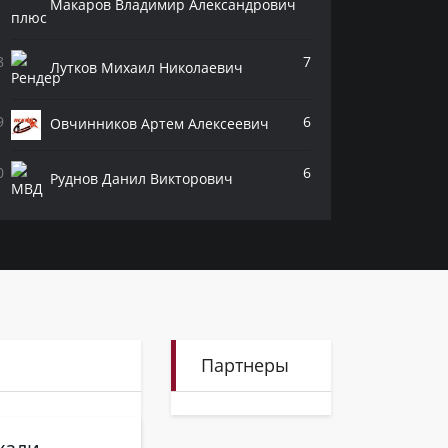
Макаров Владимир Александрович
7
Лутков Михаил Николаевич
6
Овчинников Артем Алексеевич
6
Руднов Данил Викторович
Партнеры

◇ ◇ ◇

▶ [WORK TASK] Pictures stay out of the answer; the rest of the listing above is returned exactly.

▶ [TASK OUTPUT]
Макаров Владимир Александрович
7
Лутков Михаил Николаевич
6
Овчинников Артем Алексеевич
6
Руднов Данил Викторович
Партнеры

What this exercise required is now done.